* **Task to complete**: Lines in the entries below where the word "napastnik" shows up should each be copied.

-- Opening Marker --

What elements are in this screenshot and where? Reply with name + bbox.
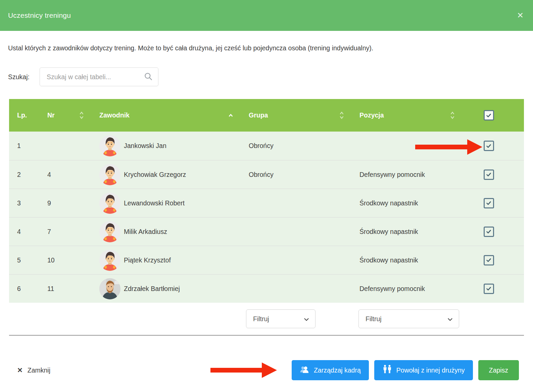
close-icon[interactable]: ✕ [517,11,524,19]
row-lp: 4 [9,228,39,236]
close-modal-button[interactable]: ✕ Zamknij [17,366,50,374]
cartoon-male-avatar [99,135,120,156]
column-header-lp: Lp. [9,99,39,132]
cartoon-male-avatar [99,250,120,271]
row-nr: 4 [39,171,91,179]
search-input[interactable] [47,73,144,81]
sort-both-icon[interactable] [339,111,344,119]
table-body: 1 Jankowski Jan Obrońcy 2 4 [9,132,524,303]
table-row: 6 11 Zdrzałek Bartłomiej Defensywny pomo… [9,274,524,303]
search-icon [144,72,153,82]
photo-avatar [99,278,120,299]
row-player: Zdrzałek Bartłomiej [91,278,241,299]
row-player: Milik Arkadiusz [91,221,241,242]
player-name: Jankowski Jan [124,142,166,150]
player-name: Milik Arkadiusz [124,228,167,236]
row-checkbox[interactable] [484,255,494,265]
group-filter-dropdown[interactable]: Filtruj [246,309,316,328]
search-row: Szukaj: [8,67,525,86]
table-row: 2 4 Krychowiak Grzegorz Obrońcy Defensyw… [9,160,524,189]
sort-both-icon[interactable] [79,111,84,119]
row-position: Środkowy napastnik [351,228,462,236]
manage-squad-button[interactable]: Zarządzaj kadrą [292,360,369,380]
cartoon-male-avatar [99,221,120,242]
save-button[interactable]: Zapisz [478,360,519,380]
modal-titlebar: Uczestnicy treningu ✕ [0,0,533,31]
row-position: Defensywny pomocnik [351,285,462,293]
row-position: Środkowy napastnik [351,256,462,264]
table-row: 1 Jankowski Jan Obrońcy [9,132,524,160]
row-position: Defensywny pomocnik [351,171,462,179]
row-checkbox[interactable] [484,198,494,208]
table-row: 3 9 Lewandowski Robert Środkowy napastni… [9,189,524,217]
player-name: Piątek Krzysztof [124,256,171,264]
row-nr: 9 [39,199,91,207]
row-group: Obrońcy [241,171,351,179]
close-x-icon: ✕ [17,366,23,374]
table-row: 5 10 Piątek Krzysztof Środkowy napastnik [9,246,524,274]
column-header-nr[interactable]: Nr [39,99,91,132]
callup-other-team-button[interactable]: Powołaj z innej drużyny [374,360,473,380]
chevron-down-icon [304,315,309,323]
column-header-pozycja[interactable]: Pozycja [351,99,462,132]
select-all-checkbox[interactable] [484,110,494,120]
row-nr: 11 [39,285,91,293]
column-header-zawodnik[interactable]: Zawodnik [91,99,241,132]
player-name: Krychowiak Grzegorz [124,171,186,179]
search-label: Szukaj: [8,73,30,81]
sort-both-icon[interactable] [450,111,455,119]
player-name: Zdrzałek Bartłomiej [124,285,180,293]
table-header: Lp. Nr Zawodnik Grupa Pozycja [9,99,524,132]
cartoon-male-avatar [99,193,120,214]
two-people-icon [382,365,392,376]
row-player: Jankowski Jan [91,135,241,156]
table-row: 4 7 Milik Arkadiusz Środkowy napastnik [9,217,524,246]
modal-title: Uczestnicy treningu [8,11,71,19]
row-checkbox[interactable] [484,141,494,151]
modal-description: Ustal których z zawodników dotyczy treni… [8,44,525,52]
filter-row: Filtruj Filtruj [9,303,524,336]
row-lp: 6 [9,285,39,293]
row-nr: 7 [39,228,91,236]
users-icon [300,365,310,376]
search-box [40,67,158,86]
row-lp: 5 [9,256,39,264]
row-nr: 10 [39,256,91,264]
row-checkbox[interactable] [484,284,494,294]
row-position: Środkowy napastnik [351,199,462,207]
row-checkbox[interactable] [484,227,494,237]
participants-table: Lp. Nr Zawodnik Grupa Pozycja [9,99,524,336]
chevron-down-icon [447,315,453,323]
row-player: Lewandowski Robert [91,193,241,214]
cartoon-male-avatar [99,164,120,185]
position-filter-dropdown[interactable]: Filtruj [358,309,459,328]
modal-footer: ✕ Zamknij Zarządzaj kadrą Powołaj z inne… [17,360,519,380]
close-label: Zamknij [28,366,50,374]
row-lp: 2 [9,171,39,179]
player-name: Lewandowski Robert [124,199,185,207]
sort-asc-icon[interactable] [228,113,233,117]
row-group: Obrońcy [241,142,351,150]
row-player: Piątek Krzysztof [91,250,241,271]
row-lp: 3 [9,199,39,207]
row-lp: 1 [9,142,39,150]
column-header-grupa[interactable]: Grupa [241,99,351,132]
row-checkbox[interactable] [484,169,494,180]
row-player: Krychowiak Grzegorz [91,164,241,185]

-- Closing Marker --
-- Opening Marker --

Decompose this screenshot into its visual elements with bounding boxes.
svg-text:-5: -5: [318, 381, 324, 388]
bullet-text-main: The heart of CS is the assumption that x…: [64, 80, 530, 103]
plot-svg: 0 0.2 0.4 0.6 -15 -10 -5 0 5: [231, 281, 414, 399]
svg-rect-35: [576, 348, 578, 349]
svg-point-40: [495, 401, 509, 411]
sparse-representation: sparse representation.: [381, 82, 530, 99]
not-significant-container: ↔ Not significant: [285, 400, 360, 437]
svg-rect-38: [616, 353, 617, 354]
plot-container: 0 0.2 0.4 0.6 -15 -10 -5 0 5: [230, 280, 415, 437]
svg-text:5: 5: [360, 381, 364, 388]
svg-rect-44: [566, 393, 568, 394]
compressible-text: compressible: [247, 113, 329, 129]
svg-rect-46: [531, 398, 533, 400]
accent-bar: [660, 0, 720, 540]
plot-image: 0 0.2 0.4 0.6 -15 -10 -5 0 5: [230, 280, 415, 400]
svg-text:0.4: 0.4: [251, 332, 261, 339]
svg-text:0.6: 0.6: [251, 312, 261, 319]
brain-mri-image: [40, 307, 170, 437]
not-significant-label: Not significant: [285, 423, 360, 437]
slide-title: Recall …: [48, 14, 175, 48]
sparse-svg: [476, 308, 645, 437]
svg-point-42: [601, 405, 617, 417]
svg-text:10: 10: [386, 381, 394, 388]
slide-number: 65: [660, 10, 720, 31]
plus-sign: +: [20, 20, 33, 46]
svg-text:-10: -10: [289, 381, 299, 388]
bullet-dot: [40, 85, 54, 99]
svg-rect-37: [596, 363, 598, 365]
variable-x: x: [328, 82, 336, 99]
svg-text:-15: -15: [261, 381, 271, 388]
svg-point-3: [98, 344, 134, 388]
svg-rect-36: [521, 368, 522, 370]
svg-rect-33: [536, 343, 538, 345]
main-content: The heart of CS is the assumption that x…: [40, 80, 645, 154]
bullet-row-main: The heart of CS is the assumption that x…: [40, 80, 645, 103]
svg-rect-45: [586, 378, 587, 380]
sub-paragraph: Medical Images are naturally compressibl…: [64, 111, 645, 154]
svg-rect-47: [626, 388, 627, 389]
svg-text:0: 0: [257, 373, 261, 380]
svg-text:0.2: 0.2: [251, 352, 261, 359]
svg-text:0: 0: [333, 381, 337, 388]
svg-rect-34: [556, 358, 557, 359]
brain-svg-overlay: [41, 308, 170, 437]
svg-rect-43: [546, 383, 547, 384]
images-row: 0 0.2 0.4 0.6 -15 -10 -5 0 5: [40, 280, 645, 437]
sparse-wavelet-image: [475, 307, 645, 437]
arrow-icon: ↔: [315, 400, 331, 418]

-- Closing Marker --

* **Exercise solution**:
row-position: Środkowy napastnik [351,228,462,236]
row-position: Środkowy napastnik [351,256,462,264]
table-row: 5 10 Piątek Krzysztof Środkowy napastnik [9,246,524,274]
table-row: 4 7 Milik Arkadiusz Środkowy napastnik [9,217,524,246]
row-position: Środkowy napastnik [351,199,462,207]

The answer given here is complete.